Analysis of the fluorescence anisotropy changes of two fluorescent labels, DPH and TMA-DPH, that are located at different membrane depths, confirmed that all tested dendrimers interacted with both regions of membranes and changed membrane fluidity. The observed increase in the fluorescence anisotropy indicated the rising membrane stiffness [29], which in turn reflected the ability of the tested dendrimers to interact with bilayers [30,31]. Phosphorothioate dendrimers of the 5th generation with peripheral hydroxyl groups [32] and viologen-phosphorus dendrimers were also shown to enhance the stiffness of biological membranes, although the intensity of this process was lower [33].

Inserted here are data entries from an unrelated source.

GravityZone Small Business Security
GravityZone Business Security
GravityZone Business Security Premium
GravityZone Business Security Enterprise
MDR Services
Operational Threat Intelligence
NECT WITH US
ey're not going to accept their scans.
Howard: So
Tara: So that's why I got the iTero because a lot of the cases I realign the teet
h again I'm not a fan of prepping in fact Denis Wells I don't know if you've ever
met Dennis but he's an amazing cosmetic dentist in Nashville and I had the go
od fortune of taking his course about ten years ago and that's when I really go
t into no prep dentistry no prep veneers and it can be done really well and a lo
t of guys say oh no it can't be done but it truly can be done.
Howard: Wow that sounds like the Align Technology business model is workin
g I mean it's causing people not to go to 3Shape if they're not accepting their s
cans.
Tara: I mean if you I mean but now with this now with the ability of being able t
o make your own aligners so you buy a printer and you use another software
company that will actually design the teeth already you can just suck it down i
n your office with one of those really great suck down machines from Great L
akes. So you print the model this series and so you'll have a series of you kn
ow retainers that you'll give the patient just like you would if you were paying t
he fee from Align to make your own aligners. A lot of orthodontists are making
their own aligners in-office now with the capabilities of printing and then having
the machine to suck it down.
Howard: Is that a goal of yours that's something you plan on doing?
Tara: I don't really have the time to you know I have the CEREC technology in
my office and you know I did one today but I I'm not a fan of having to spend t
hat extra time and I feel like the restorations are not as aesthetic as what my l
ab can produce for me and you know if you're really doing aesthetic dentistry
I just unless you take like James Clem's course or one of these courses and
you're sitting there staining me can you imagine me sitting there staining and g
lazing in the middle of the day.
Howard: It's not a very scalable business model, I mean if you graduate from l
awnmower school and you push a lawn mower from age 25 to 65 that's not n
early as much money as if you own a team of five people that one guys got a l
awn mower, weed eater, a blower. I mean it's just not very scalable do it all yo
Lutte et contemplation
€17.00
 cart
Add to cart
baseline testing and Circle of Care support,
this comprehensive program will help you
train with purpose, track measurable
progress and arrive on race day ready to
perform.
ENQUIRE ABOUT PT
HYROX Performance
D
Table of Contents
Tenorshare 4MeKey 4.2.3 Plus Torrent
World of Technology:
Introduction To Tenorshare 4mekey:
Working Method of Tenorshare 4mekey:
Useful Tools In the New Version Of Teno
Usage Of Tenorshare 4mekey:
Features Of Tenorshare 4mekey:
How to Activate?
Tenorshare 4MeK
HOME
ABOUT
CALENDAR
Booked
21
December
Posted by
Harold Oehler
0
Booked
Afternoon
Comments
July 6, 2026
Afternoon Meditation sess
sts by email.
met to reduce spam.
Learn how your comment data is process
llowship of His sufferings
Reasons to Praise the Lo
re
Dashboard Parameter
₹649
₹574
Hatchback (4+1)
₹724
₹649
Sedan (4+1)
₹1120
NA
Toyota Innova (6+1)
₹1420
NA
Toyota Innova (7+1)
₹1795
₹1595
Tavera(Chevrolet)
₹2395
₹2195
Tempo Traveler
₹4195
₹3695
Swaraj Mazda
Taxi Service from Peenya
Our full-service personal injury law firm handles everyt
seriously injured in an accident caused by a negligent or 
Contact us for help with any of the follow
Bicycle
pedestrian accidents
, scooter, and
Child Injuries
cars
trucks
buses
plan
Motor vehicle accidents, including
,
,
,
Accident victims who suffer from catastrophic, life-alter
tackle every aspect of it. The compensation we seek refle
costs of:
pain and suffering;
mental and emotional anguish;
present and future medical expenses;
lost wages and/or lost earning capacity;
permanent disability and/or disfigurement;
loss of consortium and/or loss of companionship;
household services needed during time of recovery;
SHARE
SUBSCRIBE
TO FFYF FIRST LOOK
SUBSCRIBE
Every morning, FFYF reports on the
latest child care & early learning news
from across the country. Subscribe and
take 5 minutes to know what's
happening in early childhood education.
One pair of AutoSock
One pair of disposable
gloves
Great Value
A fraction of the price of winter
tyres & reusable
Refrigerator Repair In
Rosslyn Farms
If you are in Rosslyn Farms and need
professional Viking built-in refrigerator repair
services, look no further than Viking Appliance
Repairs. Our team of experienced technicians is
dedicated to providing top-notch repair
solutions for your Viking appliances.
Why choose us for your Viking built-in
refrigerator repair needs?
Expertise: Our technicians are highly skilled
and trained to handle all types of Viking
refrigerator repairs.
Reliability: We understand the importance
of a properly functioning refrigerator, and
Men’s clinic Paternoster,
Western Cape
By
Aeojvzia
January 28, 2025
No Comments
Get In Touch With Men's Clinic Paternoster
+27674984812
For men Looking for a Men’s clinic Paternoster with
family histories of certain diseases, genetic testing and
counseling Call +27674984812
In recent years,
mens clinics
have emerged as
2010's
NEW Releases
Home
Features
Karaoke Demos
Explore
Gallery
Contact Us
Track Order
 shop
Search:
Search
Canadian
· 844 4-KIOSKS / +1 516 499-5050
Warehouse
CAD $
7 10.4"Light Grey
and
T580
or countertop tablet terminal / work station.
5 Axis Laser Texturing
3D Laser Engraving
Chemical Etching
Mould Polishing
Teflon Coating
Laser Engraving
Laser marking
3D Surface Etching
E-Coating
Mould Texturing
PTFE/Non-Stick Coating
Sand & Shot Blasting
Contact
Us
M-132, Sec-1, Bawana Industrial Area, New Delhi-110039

Next, to check the effect of dendrimers on the cell membrane, the degree of haemolysis was determined. Damage to the membrane caused by interaction with ligands results in the outflow of proteins, in particular haemoglobin [13]. Carbosilane copper dendrimers caused haemolysis after 24 h of incubation, the intensity of haemolytic effect depended on their generation and concentration. At lower concentrations, the dendrimers with the chloride ligands were more efficient than those with nitrate ones. However, with rising concentrations the opposite effect was observed. The lowest efficiency of the 0 generation dendrimers may have resulted from the smaller number of active groups compared to the higher generation dendrimers [13,34,35,36,37]. A similar effect was demonstrated in the experiments with a carbosilane dendrimer terminated with ruthenium [13], phosphoric dendrimers [38], and PAMAM dendrimers [35]. In contrast, after 24 h incubation, the haemolytic activity of the dendrimers containing titanium was not observed [39]. The surface charge of dendrimers is therefore an important haemotoxicity agent [38]. Cationic dendrimers can interact strongly with negatively charged membranes and can be more toxic compared to neutral or anionic dendrimers [20,34,40].

Circular dichroism spectroscopy can be used to check the interaction between dendrimers and albumin and their effect on the secondary structure of this protein [41]. CCDs caused minor changes to the albumin secondary structure. The addition of the increasing dendrimer concentrations to the HSA solution did not change the characteristic alpha-helix spectrum, while an increase in ellipticity was observed. This is advantageous because a large change in the original protein structure in the complexes would probably result in a loss of the biological activity of the protein, causing a limitation in the potential medical use [42].

The impact of copper-terminated carbosilane dendrimers on the viability of PBMC normal cells and 1301, HL60 cancer ones was evaluated and the dendrimers’ cytotoxicity was checked. It is worth noting that all dendrimers were significantly more toxic to both cancer cell lines than to PBMCs.

The cytotoxic effect depended on the kind, generation, and concentration of the dendrimers. Among all tested dendrimers the dendrimer of the 1st generation with chloride groups (CCD-Cl-1) was the most toxic to HL-60. The same dendrimer was equally toxic to the human prostate cancer cell line PC3 [1]. However, Brahmi et al. [43] showed that the toxicity of phosphorus dendrimers with copper increased with its generation. Similarly, a generation-depended impact of ruthenium-terminated carbosilane dendrimers (CRD) on HL-60 cells was demonstrated [13]. The obtained findings are in good agreement with the previous studies [44,45,46], which suggests the importance of polymeric and hybrid nanoparticles as efficient carriers in drug delivery.

5. Conclusions

All studied CCD dendrimers strongly interact with cell membranes. They show significantly higher toxicity to tumour cells compared to normal cells. The cytotoxicity of dendrimers is concentration- and generation-dependent. Dendrimers with a nitrate ligand are more toxic than chloride dendrimers. On the basis of the obtained results, it can be proposed that the studied dendrimers are an alternative to other non-viral carriers to be used in classic anti-cancer therapy.